Passione, timore, volontà, determinazione, temperamento e temperatura stilistica, hanno fatto di lei, pittrice e scultrice, una fra le maggiori Artiste del nostro tempo. La sua arte ha attraversato un secolo intero. “Le donne devono essere nude per entrare nel METROPOLITAN MUSEUM”? Recitava qualcuno con fare sarcastico e ironico. Io non sono entrata “nuda” al museo. Nel 1982, il MOMA di NEW WORK dedica a Louise Bourgeois una grande retrospettiva. Privilegio assoluto riservato a una donna per la prima volta.

   “Non è un’immagine che cerco. Non un’idea. E’ un’emozione che voglio ricreare, l’emozione di volere, di dare e distruggere”.

Aveva 71 anni. Le sue opere scultoree, realizzate in diversi materiali, dal marmo, al bronzo, al gesso, al legno, ferro, bozzetti vari, la rendono nota e famosa in tutto il mondo. Tutto il lavoro degli ultimi cinquant’anni, “tutti i miei soggetti hanno tratto ispirazione dalla mia infanzia. Una infanzia che non ha mai perso la sua magia, il suo mistero, il dramma”. Certo non capita a tutti: nascere il 25 dicembre, (1911), a Parigi, la città degli artisti per antonomasia. Per molti genitori sarebbe stato un felice evento, come per Giuseppe e Maria in quella gelida notte, con il loro Gesù Bambino. Nella casa dei due tessitori d’arazzi, i miei genitori, non fu così, per loro ero una caramella amara. Louis, il nome maschile mi fu affibbiato da mio padre che avrebbe desiderato un figlio maschio, e per i miei primi anni adolescenziali fu così che mi crebbe.
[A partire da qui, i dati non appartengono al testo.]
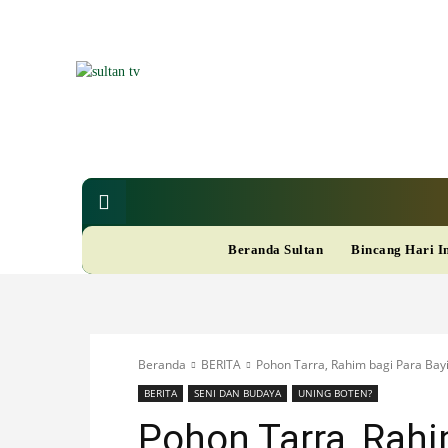
SUL
Berita
Nasional
Bisnis
Gaya Hi
R
Beranda Sultan
Bincang Hari I
A
M
Beranda
BERITA
Pohon Tarra, Rahim bagi Para Bay
A
BERITA
SENI DAN BUDAYA
UNING BOTEN?
Pohon Tarra, Rahi
D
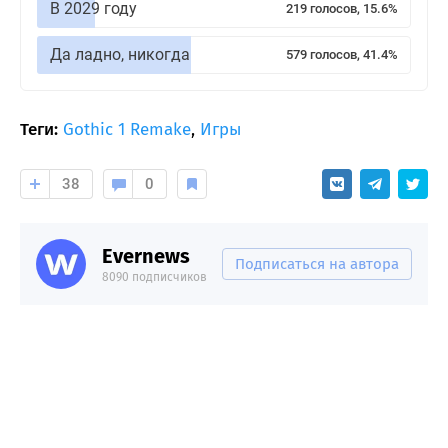
В 2029 году
219 голосов, 15.6%
Да ладно, никогда
579 голосов, 41.4%
Теги:
Gothic 1 Remake
,
Игры
38
0
Evernews
Подписаться на автора
8090 подписчиков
La mia esistenza, segnata dalla violenza. Per la creazione delle mie opere sono ispirata dagli incubi della mia infanzia. Per me creare è un modo per sopravvivere. Ho lavorato fino all’ultimo giorno della mia vita: a 98 anni ho esalato l’ultimo respiro, il 31 Maggio 2010, avevo abbozzato una ennesima “bambola di stoffa”, meditavo di raffigurarla appesa a un filo, come lo siamo tutti, con la speranza che il filo cedesse più tardi possibile. E’ forse per allontanare quel momento, guadagnare tempo, che avevo abbozzato più opere per dribblare, giocare a scacchi con la morte, partita persa .Il tempo…l’avversario più temuto. Ogni artista vive di rimandi, è addomesticato alle rinunce, teme lo sfratto dal suo fantastico mondo, pur consapevole del suo essere immortale. Continuerà a “vivere” se verrà custodita la sua memoria. A farmi lavorare è la rabbia, espello le mie ossessioni, sottrazioni di abbracci mancati, torti subiti. Da piccola venivo trascinata da mio padre per bordelli parigini, forse per affermare il suo ego, in cuor suo sperava diventassi “uomo”. Motivo delle sue tante sculture dedicate, in maniera dissacrante e ironica al fallo, organo maschile per eccellenza, il solo vanto, per alcuni “miseri mortali” , impotenti nell’affrontare la vita, sedotti dalle umane miserie. Inquietudini che mi hanno segnata, i solchi profondi sulla mia vecchia faccia esprimono i tormenti vissuti, e non solo su quella. Lacerazioni dell’anima. Per me l’arte è un modo per sopravvivere e non per uccidere qualcuno.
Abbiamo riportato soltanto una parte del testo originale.